*** Opening Stored data ***

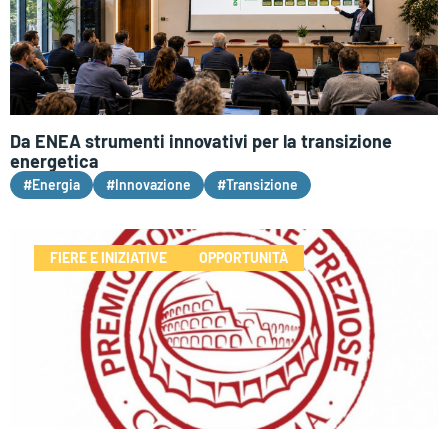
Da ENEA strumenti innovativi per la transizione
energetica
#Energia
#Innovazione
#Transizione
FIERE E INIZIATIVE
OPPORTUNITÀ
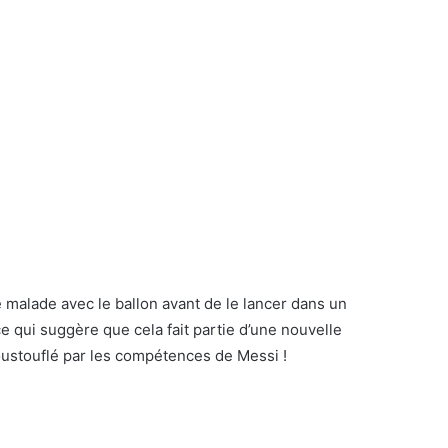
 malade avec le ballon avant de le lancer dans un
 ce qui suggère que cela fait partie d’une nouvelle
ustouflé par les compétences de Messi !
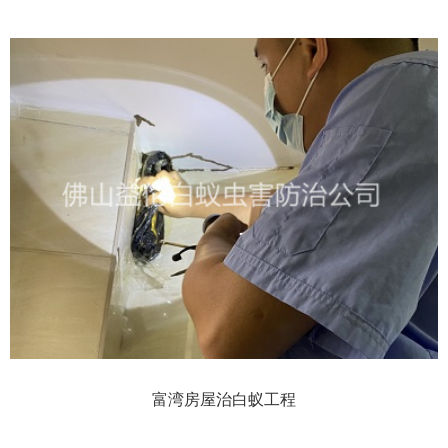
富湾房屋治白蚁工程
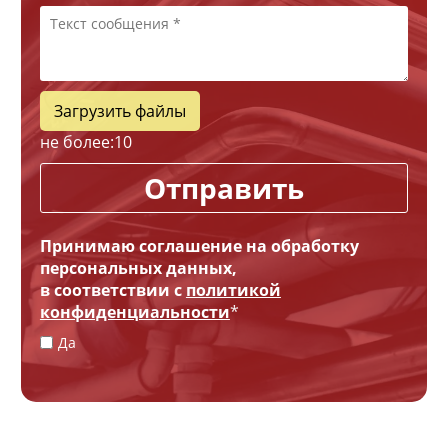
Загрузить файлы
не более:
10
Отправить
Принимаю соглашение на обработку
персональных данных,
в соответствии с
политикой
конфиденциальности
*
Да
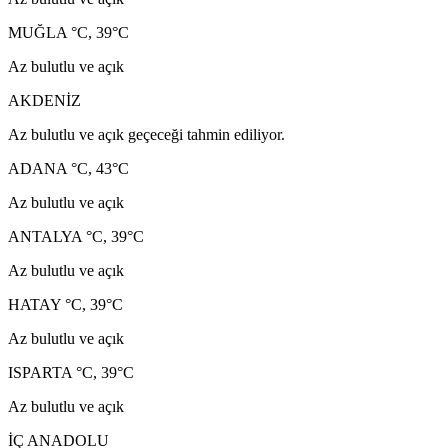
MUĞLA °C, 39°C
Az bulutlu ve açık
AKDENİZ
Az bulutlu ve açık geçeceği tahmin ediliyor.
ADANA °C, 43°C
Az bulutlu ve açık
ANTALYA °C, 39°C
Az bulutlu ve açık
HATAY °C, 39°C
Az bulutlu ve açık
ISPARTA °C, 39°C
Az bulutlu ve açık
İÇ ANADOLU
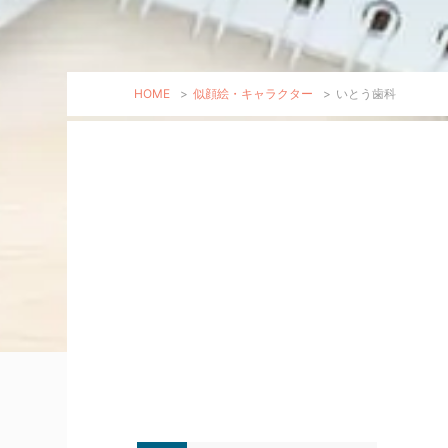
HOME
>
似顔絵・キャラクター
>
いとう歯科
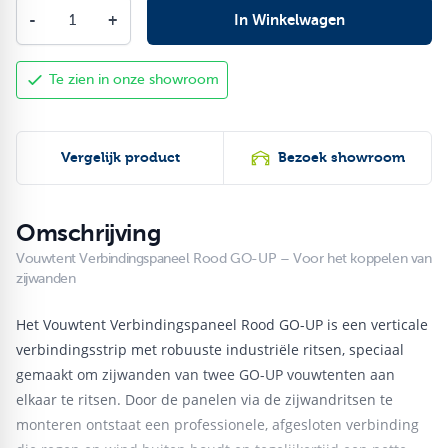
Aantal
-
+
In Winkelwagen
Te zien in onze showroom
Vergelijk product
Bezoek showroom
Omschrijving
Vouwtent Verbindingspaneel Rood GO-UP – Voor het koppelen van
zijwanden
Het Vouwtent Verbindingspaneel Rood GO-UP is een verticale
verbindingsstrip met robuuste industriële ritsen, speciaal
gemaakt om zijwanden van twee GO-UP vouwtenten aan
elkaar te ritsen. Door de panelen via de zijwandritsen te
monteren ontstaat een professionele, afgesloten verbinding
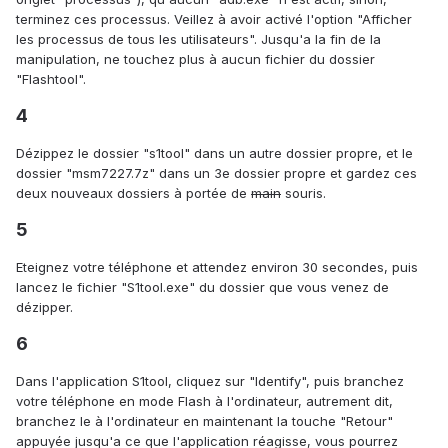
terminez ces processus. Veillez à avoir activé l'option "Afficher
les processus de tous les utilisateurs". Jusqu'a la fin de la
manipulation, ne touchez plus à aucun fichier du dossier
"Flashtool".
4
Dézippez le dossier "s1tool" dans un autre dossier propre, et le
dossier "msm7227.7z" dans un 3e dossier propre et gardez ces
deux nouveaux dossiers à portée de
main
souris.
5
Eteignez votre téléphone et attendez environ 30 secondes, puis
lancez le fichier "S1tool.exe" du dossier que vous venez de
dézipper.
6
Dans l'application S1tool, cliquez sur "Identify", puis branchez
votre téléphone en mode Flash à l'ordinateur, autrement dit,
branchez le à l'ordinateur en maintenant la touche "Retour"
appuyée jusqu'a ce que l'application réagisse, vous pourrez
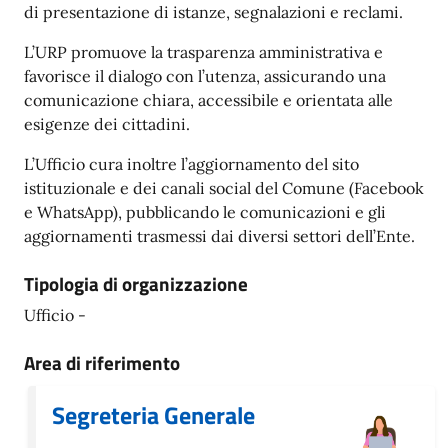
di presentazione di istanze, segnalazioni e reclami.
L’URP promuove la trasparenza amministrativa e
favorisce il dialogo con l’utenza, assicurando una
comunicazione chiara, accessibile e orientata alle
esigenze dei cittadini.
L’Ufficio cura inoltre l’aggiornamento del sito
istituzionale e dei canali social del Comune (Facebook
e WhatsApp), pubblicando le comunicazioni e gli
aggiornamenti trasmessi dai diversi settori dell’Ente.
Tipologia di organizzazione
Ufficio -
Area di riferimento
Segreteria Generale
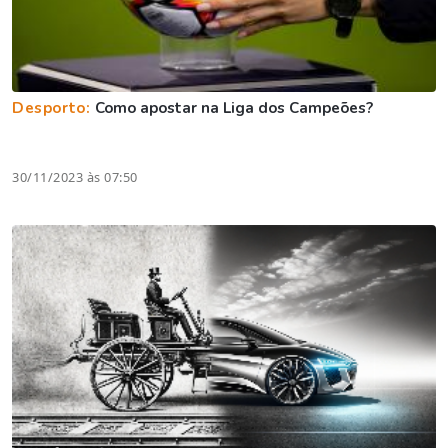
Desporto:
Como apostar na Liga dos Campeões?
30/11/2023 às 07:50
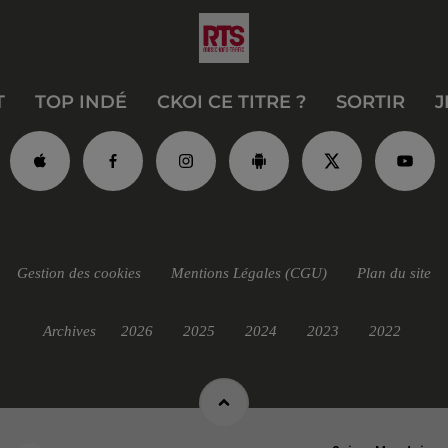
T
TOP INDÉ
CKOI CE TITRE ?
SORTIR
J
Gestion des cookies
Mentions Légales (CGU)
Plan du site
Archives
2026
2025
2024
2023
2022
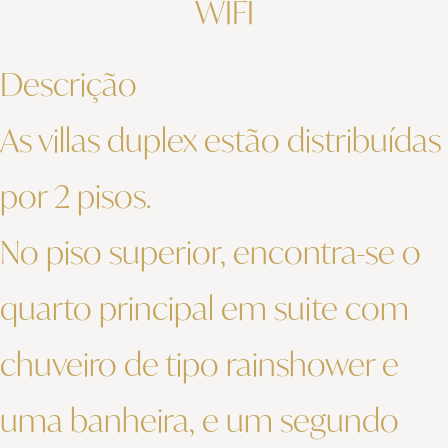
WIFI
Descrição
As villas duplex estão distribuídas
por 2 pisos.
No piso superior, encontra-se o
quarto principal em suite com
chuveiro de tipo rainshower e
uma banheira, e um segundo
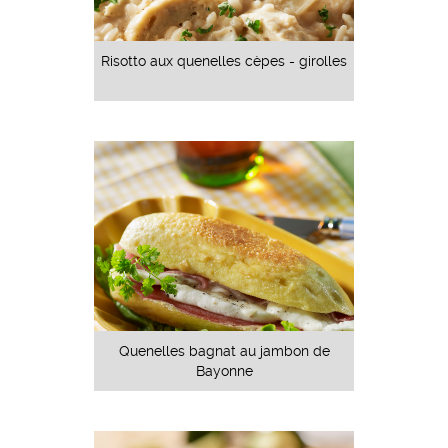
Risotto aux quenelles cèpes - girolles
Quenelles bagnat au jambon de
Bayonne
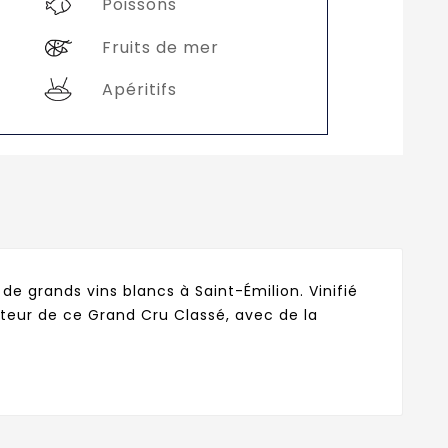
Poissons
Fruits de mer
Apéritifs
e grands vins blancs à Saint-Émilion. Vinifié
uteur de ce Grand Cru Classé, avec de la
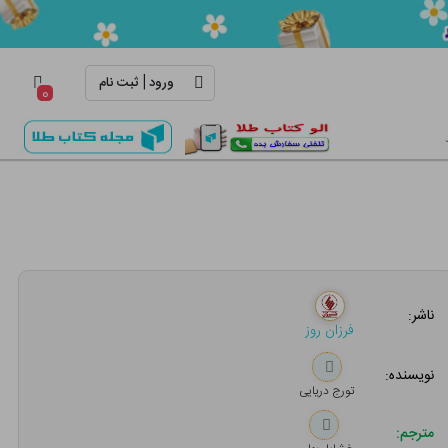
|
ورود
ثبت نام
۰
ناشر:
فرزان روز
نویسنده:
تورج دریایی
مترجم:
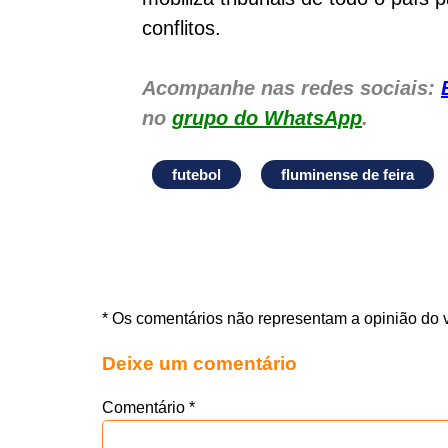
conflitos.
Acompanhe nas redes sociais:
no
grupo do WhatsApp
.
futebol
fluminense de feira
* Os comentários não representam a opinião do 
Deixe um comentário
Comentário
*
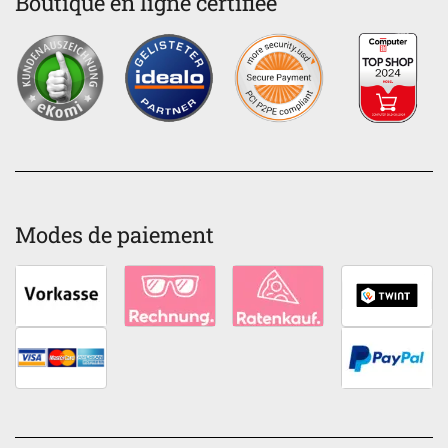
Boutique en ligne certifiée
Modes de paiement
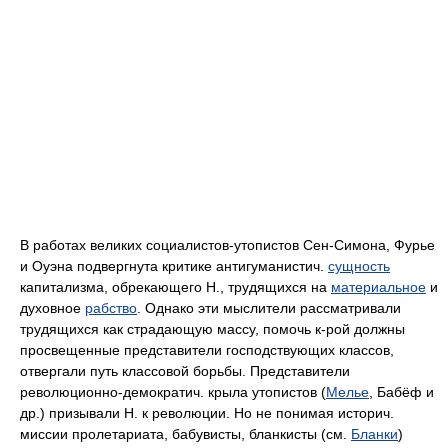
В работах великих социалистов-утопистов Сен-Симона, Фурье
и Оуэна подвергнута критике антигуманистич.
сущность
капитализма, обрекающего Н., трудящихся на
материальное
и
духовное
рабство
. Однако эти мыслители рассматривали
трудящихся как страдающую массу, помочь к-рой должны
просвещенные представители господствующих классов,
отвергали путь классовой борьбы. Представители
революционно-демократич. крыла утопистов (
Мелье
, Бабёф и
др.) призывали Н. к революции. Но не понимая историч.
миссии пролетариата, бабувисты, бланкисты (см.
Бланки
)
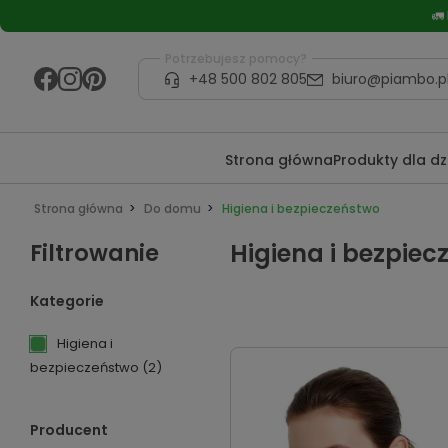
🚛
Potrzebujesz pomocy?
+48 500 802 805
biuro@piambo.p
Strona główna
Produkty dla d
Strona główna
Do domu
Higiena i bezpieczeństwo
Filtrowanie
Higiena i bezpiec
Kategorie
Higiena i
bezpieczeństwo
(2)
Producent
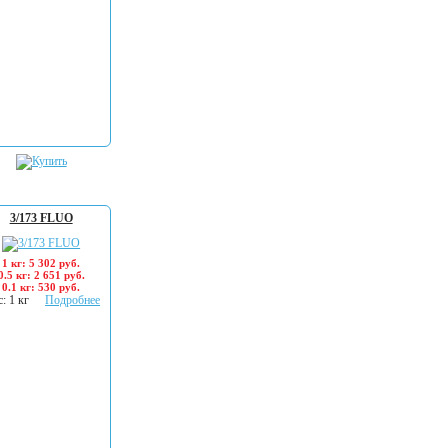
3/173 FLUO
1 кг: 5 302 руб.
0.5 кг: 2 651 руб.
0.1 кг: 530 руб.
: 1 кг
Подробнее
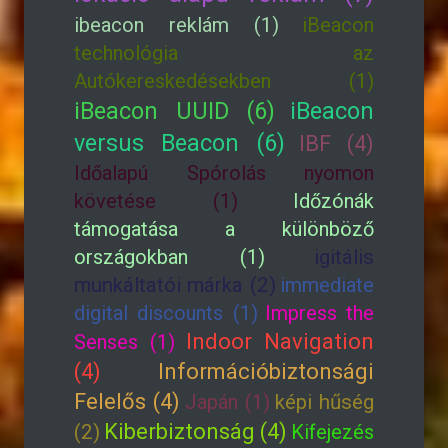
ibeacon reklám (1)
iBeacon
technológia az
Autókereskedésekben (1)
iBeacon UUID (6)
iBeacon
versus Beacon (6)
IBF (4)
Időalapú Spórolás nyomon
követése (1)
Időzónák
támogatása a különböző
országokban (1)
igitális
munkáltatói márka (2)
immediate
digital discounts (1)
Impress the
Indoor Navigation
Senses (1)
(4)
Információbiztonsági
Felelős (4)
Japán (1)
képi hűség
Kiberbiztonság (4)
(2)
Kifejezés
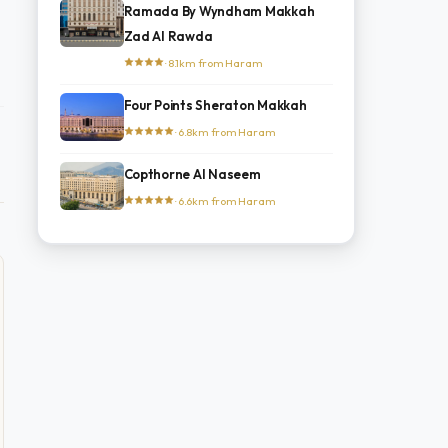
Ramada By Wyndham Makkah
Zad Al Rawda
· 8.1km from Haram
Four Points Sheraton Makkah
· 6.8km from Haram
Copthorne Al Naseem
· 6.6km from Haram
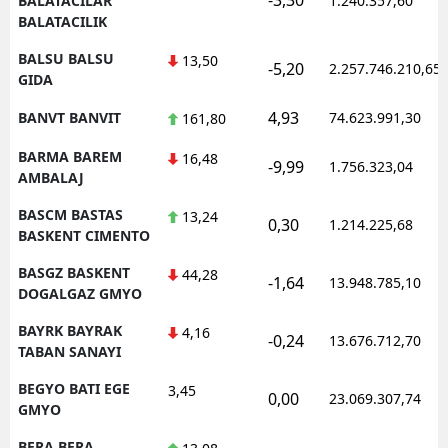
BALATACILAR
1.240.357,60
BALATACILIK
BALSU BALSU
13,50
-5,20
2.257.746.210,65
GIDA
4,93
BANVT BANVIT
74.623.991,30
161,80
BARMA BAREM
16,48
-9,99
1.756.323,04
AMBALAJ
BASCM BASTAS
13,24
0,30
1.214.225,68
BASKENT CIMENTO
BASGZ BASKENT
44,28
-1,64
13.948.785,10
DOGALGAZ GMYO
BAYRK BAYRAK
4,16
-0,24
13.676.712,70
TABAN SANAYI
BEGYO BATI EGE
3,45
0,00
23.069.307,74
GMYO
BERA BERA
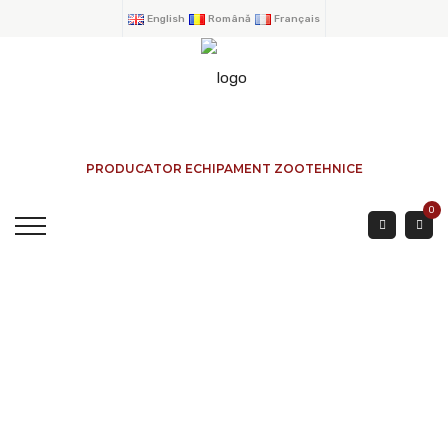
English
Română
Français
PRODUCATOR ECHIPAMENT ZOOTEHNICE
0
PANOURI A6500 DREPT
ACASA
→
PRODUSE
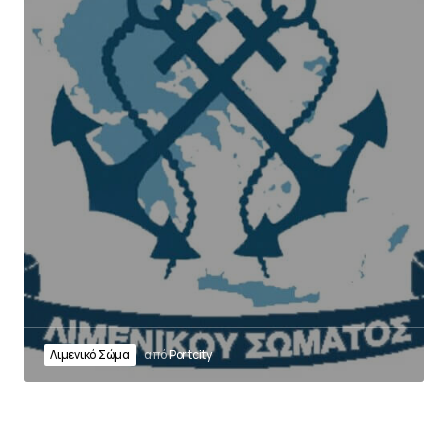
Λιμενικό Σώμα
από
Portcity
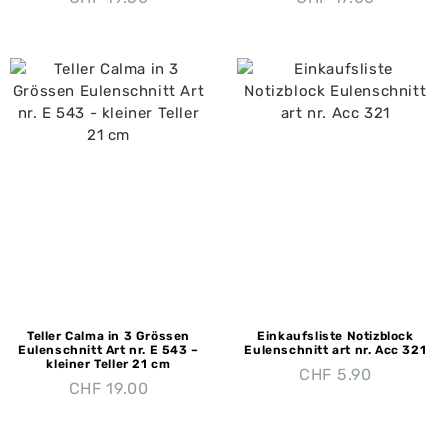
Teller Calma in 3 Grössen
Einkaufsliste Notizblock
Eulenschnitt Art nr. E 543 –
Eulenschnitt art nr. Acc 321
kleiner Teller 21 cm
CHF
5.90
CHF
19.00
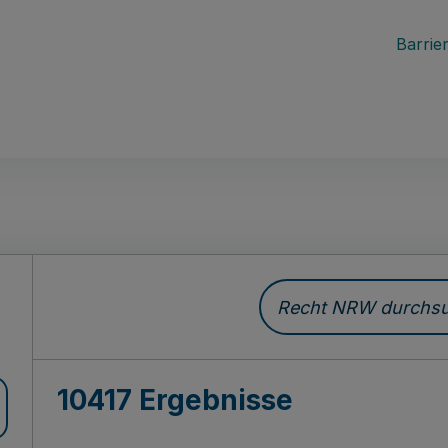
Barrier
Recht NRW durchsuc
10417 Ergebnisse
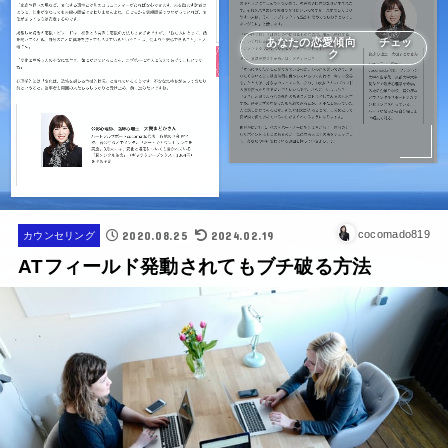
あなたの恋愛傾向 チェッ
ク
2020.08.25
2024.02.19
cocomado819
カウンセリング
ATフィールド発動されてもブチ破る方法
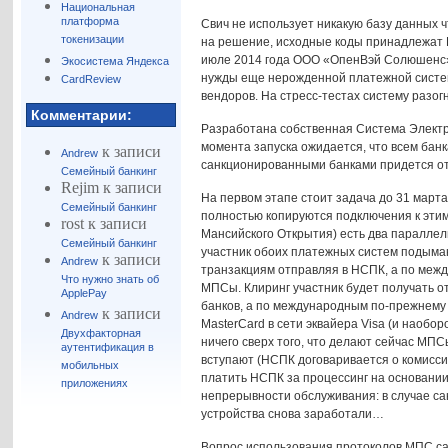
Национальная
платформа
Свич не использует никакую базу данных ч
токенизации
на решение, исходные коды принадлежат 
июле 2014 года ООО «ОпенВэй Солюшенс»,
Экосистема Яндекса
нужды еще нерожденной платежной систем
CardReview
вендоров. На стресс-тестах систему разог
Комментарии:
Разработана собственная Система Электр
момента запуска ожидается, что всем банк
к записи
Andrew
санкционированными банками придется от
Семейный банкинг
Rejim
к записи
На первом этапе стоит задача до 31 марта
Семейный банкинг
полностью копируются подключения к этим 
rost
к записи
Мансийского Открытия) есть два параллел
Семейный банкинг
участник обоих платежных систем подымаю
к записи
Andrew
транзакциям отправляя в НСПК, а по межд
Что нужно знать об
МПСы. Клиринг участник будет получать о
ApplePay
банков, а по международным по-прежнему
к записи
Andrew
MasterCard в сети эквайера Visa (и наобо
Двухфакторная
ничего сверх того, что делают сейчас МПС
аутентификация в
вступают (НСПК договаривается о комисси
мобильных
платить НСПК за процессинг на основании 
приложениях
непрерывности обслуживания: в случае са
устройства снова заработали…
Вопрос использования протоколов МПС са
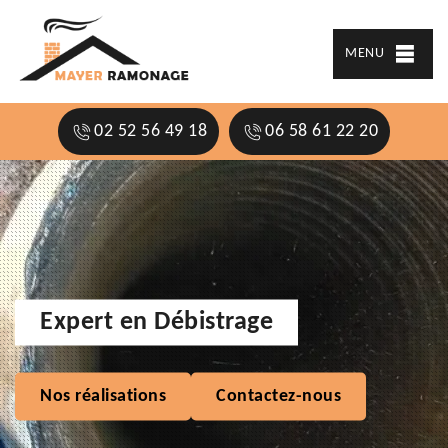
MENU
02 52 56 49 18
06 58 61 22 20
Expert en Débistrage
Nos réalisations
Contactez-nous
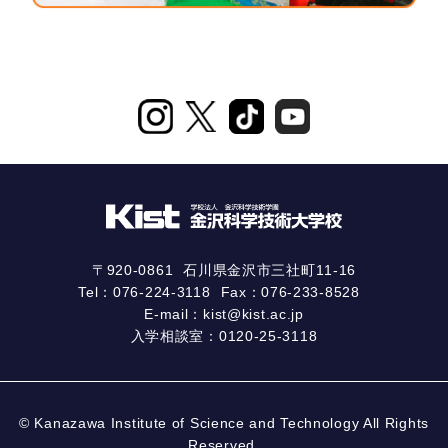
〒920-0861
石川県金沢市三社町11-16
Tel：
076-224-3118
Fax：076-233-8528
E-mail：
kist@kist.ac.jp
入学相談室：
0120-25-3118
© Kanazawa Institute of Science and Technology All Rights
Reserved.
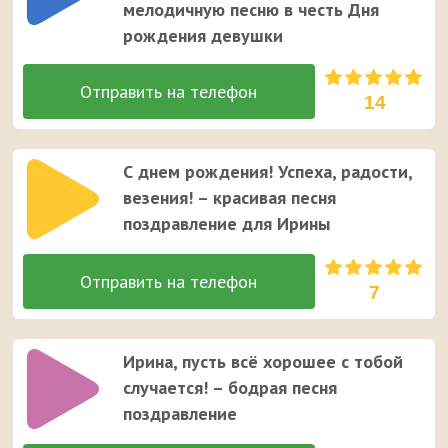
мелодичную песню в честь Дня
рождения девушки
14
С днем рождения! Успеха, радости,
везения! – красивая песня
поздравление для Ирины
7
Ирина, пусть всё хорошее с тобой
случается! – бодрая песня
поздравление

*** Closing Stored data ***

**Exercise aim**
An exact copy of the lines from the one containing "мелодичную песню в честь Дня" through the last line of the material, both included, is to be printed, and nothing else.

**Task solution**
мелодичную песню в честь Дня
рождения девушки
14
С днем рождения! Успеха, радости,
везения! – красивая песня
поздравление для Ирины
7
Ирина, пусть всё хорошее с тобой
случается! – бодрая песня
поздравление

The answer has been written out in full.